[AVAILABLE DATA]

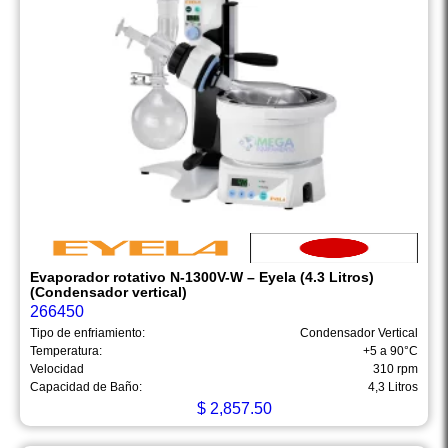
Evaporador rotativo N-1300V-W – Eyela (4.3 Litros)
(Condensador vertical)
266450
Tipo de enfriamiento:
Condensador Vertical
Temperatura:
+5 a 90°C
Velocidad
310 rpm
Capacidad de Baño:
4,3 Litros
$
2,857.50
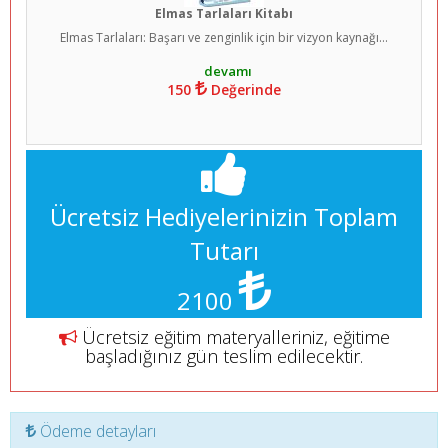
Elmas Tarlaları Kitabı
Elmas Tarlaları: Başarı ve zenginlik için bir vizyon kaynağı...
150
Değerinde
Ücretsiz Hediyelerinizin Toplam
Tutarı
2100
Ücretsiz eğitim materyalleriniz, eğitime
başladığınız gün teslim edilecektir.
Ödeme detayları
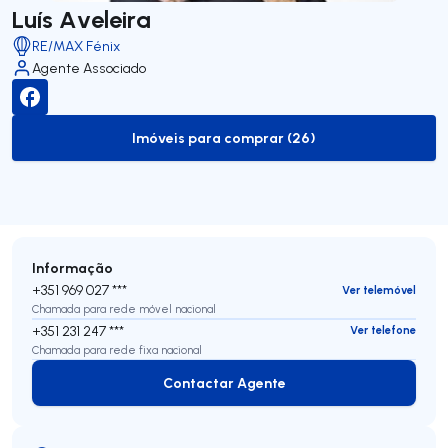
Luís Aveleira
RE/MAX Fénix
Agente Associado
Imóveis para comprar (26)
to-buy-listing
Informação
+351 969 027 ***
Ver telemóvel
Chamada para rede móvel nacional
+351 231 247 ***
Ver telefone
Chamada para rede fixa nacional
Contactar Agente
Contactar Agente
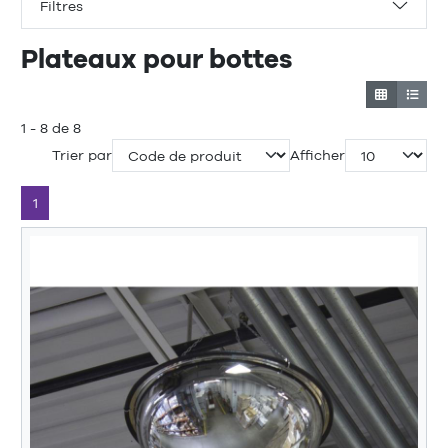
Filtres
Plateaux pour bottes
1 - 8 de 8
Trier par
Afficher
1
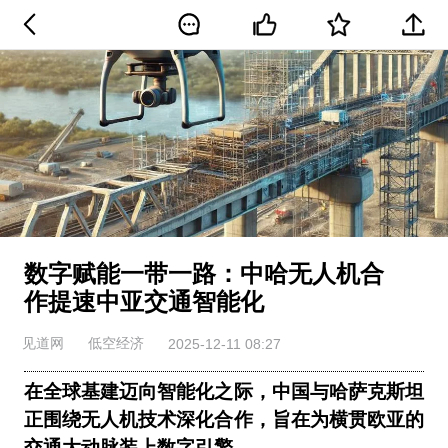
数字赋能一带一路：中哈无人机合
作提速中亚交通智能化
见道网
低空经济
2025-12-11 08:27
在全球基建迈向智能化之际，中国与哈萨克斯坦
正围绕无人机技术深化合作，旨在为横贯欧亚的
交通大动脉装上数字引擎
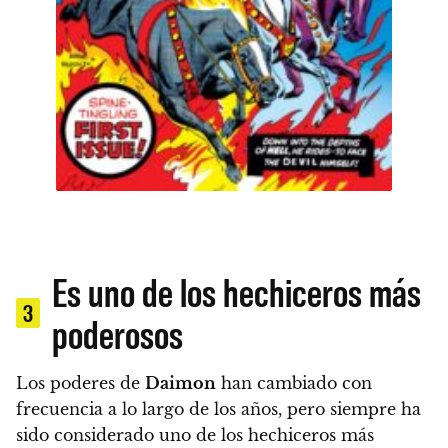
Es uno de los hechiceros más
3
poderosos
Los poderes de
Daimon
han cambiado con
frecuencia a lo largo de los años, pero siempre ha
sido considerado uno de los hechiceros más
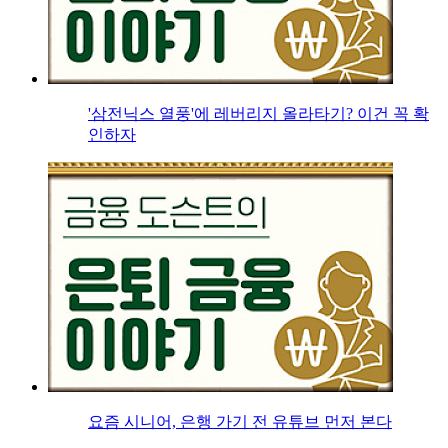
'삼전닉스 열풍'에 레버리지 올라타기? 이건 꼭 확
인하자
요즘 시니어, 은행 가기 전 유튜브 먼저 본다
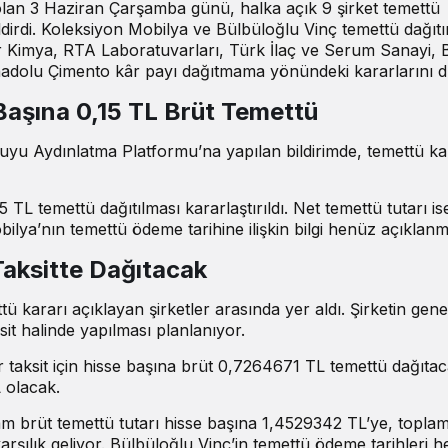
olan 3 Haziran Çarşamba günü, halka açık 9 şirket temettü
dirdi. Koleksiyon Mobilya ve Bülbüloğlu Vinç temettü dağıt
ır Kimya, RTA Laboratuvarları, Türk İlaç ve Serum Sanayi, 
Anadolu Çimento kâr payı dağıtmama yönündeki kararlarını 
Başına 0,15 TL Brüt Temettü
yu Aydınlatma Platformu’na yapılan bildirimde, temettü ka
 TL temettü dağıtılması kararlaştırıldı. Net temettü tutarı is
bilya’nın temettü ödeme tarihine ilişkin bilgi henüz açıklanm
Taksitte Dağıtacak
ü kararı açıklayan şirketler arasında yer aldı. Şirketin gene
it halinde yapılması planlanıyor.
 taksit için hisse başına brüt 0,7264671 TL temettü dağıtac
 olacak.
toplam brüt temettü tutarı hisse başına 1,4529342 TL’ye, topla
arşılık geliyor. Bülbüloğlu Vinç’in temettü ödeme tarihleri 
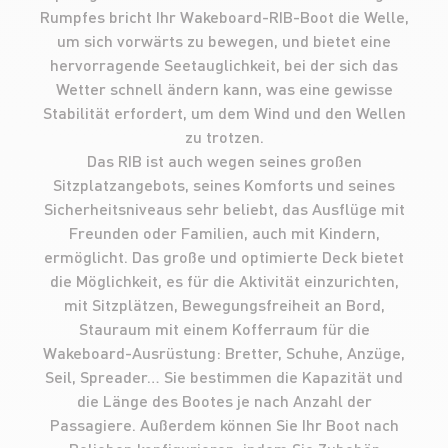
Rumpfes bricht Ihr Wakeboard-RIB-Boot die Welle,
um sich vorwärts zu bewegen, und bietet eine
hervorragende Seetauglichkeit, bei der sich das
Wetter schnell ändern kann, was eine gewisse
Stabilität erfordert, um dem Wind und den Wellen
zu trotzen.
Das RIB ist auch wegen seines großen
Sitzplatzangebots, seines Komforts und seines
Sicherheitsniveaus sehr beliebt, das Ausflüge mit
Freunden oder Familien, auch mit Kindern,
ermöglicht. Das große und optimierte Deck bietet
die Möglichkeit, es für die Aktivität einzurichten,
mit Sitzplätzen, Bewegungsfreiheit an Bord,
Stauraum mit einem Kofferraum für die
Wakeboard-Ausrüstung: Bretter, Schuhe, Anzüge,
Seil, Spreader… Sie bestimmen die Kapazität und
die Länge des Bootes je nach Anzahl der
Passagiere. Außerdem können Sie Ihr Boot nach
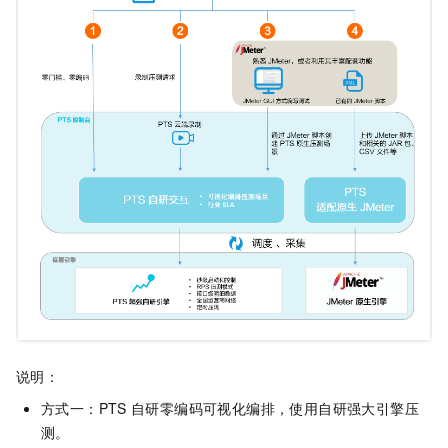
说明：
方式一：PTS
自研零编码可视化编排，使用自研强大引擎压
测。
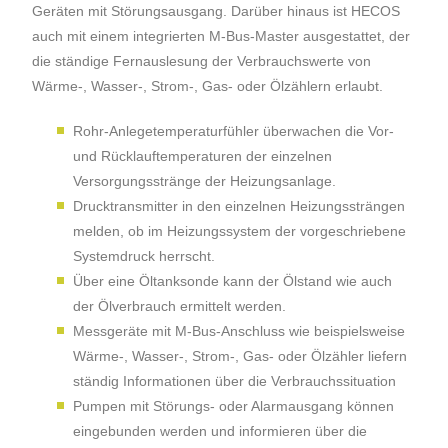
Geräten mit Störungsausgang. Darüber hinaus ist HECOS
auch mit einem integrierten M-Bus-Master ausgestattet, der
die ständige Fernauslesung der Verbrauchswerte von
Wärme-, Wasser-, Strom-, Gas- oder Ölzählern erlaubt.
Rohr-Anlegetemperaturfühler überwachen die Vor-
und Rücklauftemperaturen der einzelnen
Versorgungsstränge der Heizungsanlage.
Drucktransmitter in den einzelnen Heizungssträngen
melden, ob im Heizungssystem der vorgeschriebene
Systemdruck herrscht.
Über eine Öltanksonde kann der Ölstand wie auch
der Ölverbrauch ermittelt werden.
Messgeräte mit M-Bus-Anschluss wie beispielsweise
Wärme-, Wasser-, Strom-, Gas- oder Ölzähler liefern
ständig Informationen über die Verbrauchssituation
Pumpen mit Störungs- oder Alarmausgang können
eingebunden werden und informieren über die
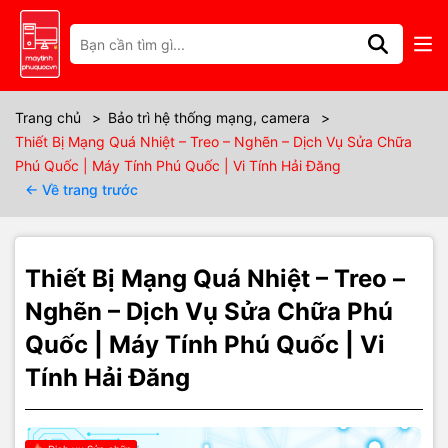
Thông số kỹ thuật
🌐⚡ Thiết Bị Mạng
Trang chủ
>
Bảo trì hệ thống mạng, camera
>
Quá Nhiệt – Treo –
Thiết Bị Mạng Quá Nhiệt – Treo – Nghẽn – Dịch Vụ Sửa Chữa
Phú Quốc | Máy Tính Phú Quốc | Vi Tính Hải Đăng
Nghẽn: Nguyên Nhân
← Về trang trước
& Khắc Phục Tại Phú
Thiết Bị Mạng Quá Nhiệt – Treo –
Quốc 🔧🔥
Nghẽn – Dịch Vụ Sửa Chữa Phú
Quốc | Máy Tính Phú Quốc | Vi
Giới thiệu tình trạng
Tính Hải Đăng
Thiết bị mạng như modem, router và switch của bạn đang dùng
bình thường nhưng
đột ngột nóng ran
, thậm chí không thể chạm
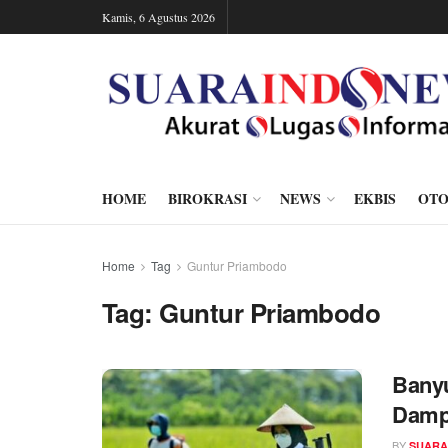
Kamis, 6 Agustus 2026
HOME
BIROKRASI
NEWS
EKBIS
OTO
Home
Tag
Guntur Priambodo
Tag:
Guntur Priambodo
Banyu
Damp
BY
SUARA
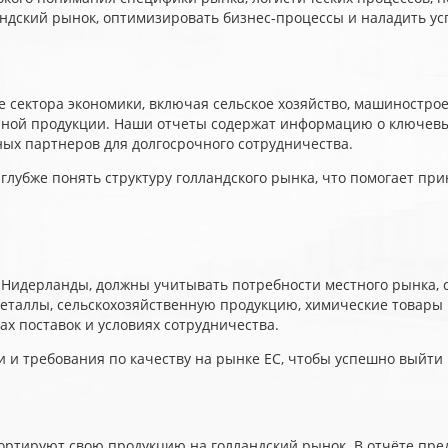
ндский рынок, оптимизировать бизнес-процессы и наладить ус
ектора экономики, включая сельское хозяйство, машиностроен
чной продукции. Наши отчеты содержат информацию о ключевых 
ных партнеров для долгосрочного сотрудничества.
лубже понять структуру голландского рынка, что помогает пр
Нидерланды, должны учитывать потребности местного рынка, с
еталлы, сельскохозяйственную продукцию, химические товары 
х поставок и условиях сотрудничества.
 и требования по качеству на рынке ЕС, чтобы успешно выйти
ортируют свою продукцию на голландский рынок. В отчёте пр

[/AVAILABLE DATA]

- TASK TO CARRY OUT -
Using the data above, which lines fall from the one with "taksit için hisse" through the one with "hervorragende Seetauglichkeit, bei"? Repeat them exactly, ends included, minus any pictures.

- ANSWER BELOW -
 taksit için hisse başına brüt 0,7264671 TL temettü dağıtac
 olacak.
toplam brüt temettü tutarı hisse başına 1,4529342 TL’ye, topla
arşılık geliyor. Bülbüloğlu Vinç’in temettü ödeme tarihleri 
Rumpfes bricht Ihr Wakeboard-RIB-Boot die Welle,
um sich vorwärts zu bewegen, und bietet eine
hervorragende Seetauglichkeit, bei der sich das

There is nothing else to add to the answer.